WHAT IS EXPECTED ▸ From the entries below, give the number of lines where the word "magic" occurs, and nothing else.

MATERIALS PROVIDED ▸
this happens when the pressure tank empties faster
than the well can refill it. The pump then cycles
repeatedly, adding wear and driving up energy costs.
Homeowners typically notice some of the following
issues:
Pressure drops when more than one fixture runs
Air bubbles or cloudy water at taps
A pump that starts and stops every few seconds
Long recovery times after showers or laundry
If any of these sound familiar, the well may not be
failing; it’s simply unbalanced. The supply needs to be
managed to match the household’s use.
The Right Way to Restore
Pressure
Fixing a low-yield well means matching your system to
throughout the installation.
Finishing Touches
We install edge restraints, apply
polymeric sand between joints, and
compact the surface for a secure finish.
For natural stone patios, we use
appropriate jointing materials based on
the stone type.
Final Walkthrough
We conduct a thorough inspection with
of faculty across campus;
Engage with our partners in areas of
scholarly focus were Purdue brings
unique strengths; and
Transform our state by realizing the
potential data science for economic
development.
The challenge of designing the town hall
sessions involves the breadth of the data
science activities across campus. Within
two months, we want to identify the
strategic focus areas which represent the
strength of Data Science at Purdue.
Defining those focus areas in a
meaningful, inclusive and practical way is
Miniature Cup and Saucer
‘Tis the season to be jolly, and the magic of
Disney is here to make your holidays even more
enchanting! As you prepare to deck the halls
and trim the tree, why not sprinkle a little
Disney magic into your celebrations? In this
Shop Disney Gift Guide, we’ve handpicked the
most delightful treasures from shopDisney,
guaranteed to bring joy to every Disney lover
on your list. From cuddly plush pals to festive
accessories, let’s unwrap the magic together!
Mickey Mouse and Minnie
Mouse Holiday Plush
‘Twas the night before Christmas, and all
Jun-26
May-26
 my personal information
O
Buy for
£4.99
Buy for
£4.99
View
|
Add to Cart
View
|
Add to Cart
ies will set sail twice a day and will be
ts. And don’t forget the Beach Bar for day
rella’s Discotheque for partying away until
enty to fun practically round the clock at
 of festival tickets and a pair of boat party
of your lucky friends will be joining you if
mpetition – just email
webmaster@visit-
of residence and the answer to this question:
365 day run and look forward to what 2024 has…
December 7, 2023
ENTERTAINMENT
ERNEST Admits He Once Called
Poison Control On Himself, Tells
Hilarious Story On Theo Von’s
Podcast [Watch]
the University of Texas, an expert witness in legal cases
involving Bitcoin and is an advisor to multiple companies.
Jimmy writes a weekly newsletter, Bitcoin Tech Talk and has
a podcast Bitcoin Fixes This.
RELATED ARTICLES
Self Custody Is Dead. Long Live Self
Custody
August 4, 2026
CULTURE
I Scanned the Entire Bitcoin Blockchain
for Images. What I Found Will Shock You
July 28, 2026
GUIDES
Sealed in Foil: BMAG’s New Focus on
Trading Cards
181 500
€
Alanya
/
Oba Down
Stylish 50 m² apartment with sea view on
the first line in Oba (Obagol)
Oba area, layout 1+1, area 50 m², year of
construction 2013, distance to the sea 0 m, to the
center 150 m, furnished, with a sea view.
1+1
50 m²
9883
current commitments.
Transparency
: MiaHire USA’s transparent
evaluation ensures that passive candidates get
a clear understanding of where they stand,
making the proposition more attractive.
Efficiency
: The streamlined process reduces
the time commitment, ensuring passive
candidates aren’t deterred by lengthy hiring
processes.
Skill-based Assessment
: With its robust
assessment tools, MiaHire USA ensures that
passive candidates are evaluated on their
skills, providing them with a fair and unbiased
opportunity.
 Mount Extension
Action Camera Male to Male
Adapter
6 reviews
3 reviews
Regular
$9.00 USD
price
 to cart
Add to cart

OUTPUT FOR THIS TASK ▸ 3